Task description: Your reply should be made up of every line in the records below that holds the string "target".

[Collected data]
===============

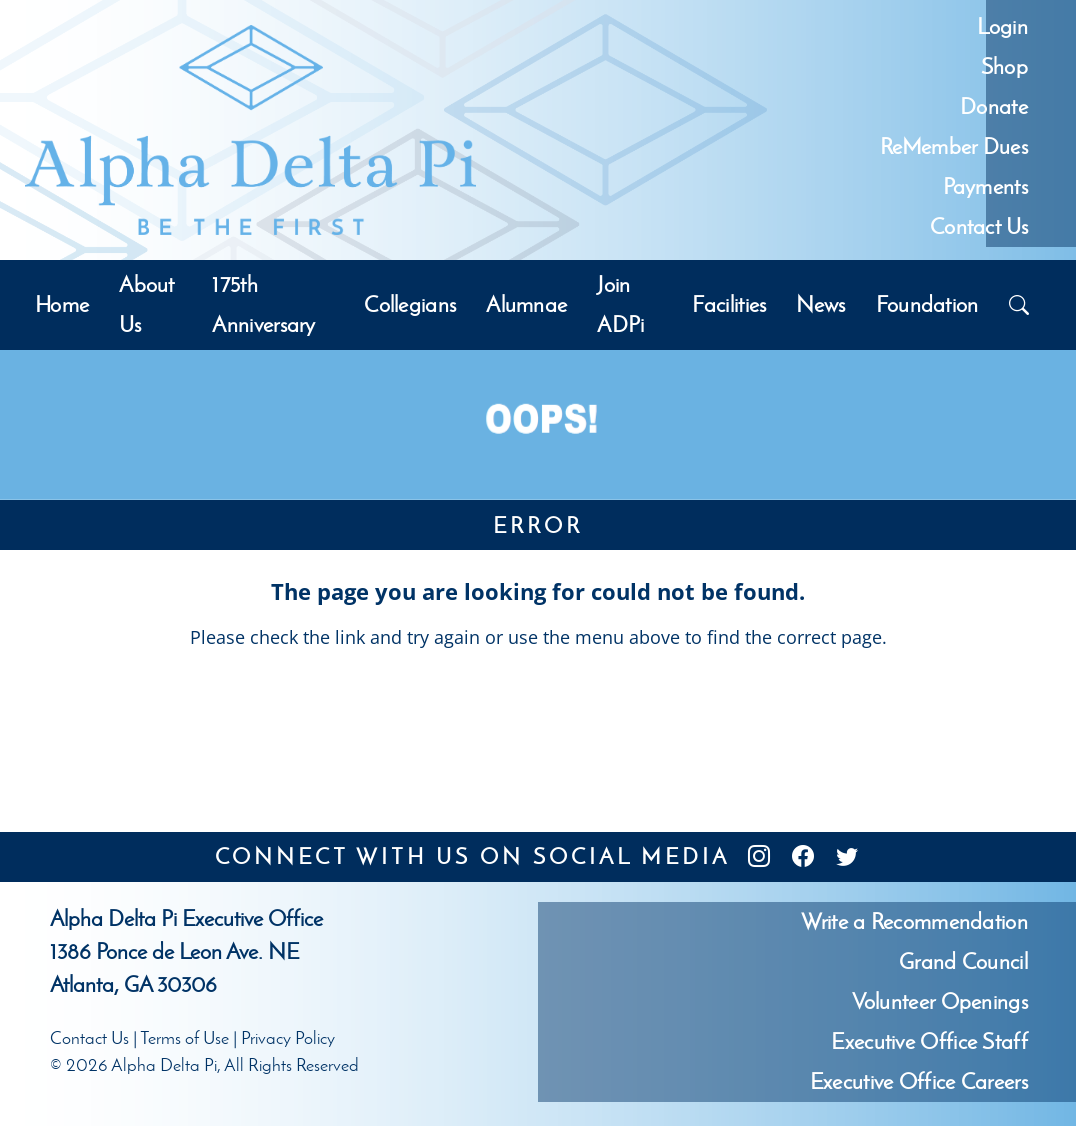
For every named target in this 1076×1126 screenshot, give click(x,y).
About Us (147, 304)
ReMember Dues (954, 146)
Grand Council (963, 961)
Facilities (729, 304)
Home (62, 304)
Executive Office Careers (919, 1081)
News (820, 304)
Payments (985, 186)
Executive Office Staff (929, 1041)
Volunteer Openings (940, 1001)
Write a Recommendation (914, 921)
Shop (1004, 66)
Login (1002, 26)
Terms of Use (184, 1038)
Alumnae (526, 304)
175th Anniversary (263, 304)
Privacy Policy (288, 1038)
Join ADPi (620, 304)
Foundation (927, 304)
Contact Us (979, 226)
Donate (994, 106)
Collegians (410, 304)
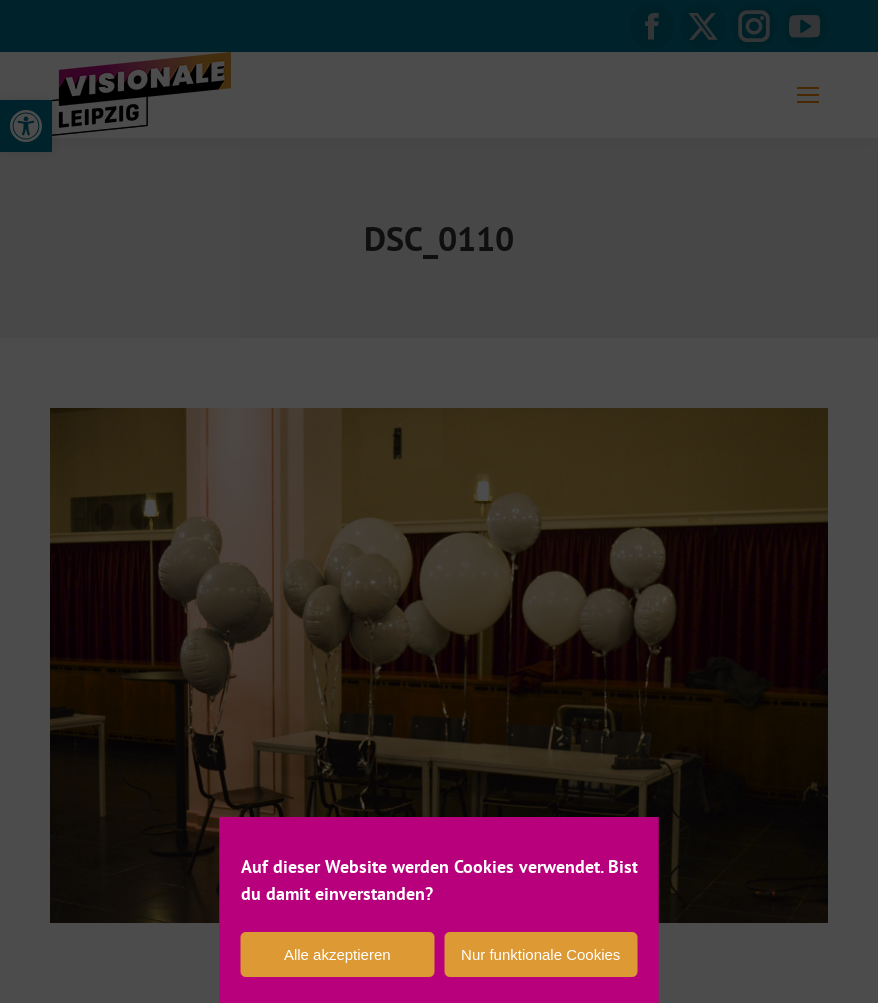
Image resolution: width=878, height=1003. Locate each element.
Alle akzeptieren (337, 954)
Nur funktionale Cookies (540, 954)
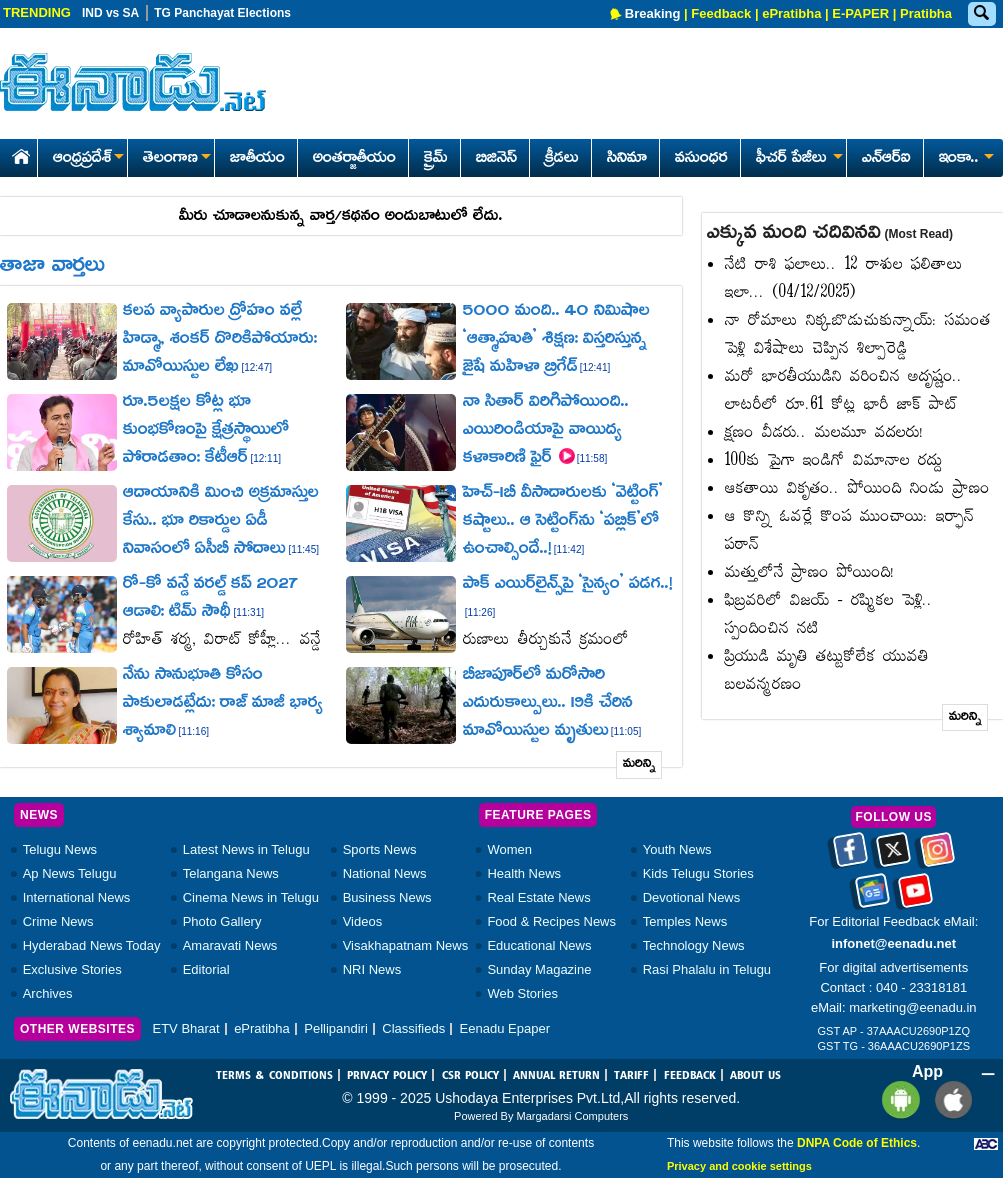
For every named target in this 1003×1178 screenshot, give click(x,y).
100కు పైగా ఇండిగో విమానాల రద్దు (834, 461)
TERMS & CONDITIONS (274, 1076)
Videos (363, 921)
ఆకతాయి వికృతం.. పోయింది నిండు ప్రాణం (857, 489)
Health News (524, 873)
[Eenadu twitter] (893, 856)
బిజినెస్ (496, 159)
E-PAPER (860, 13)
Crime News (58, 921)
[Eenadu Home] (17, 153)
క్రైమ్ (436, 159)
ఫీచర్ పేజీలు (797, 159)
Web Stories (522, 993)
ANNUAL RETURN (556, 1076)
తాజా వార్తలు (52, 267)
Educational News (539, 945)
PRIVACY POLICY (387, 1076)
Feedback (721, 13)
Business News (387, 897)
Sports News (380, 849)
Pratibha (926, 13)
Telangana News (231, 873)
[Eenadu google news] (872, 897)
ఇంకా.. (965, 159)
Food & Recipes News (551, 921)
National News (385, 873)
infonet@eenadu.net (893, 943)
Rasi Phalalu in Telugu (707, 969)
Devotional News (692, 897)
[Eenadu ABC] (986, 1143)
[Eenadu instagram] (937, 856)
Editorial (206, 969)
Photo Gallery (222, 921)
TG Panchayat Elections (222, 13)
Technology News (694, 945)
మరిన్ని (639, 764)
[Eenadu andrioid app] (897, 1098)
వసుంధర (701, 159)
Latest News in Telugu (246, 849)
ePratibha (791, 13)
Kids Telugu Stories (698, 873)
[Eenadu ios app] (948, 1098)
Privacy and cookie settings (739, 1166)
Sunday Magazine (539, 969)
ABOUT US (755, 1076)
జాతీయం (257, 159)
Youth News (677, 849)
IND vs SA (110, 13)
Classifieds (413, 1028)
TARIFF (631, 1076)
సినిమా (627, 159)
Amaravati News (230, 945)
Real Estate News (538, 897)
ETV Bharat (185, 1028)
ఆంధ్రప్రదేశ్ (88, 159)
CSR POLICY (470, 1076)
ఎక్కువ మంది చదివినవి (830, 234)
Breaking (653, 13)
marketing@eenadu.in (912, 1007)
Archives (48, 993)
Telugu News (60, 849)
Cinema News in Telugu (251, 897)
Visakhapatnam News (406, 945)
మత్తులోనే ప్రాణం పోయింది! (810, 573)
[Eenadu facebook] (850, 856)
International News (77, 897)
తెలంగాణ (176, 159)
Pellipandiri (336, 1028)
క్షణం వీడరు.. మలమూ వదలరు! (824, 433)
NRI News (372, 969)
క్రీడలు (562, 159)
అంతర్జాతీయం (354, 159)
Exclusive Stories (72, 969)
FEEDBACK (690, 1076)
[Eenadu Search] (981, 14)
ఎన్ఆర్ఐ (886, 159)
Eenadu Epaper (505, 1028)
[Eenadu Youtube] (915, 897)
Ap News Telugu (70, 873)
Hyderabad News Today (92, 945)
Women (509, 849)
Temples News (685, 921)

===============

Response to the task:
For every named target in this 1076×1126 screenshot, give click(x,y).
For every named target in this 1003×1178 screenshot, give click(x,y).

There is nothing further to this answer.